WHAT NEEDS TO BE DONE
What you should give back is a precise copy of the lines below from the one containing "Jenis Arkib" through the one containing "withdrawals within 24", with no pictures.

[Stored data]
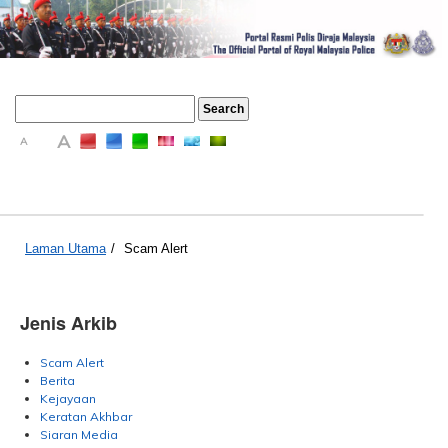
A
A
A
Laman Utama
/
Scam Alert
Jenis Arkib
Scam Alert
Berita
Kejayaan
Keratan Akhbar
Siaran Media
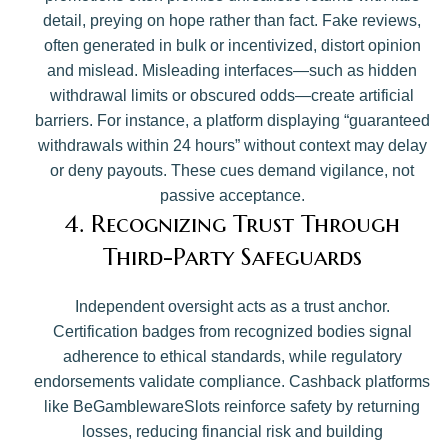
detail, preying on hope rather than fact. Fake reviews,
often generated in bulk or incentivized, distort opinion
and mislead. Misleading interfaces—such as hidden
withdrawal limits or obscured odds—create artificial
barriers. For instance, a platform displaying “guaranteed
withdrawals within 24 hours” without context may delay
or deny payouts. These cues demand vigilance, not
passive acceptance.
4. Recognizing Trust Through
Third-Party Safeguards
Independent oversight acts as a trust anchor.
Certification badges from recognized bodies signal
adherence to ethical standards, while regulatory
endorsements validate compliance. Cashback platforms
like BeGamblewareSlots reinforce safety by returning
losses, reducing financial risk and building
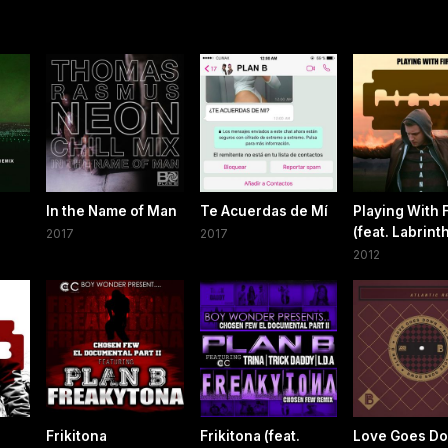
In the Name of Man
Te Acuerdas de Mí
Playing With 
(feat. Labrint
2017
2017
2012
Frikitona
Frikitona (feat.
Love Goes D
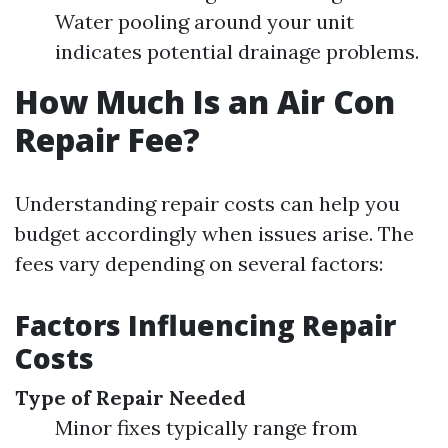
Water pooling around your unit
indicates potential drainage problems.
How Much Is an Air Con
Repair Fee?
Understanding repair costs can help you
budget accordingly when issues arise. The
fees vary depending on several factors:
Factors Influencing Repair
Costs
Type of Repair Needed
Minor fixes typically range from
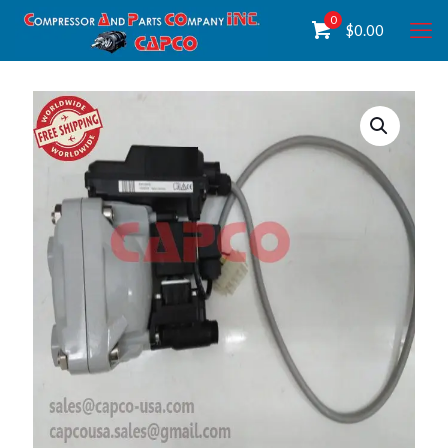
0
$
0.00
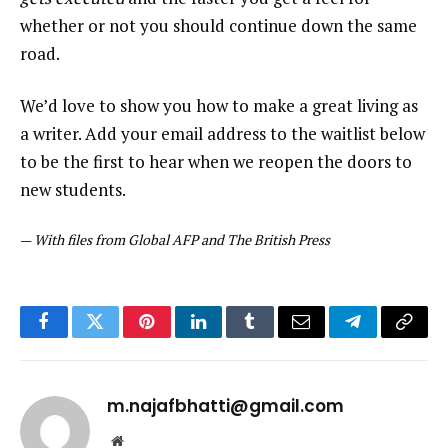
whether or not you should continue down the same
road.
We’d love to show you how to make a great living as
a writer. Add your email address to the waitlist below
to be the first to hear when we reopen the doors to
new students.
—
With files from Global AFP and The British Press
Facebook
Twitter
Pinterest
LinkedIn
Tumblr
Email
Telegram
Copy
Link
m.najafbhatti@gmail.com
Website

WRITTEN RESPONSE
Jenis Arkib
Scam Alert
Berita
Kejayaan
Keratan Akhbar
Siaran Media
detail, preying on hope rather than fact. Fake reviews,
often generated in bulk or incentivized, distort opinion
and mislead. Misleading interfaces—such as hidden
withdrawal limits or obscured odds—create artificial
barriers. For instance, a platform displaying “guaranteed
withdrawals within 24 hours” without context may delay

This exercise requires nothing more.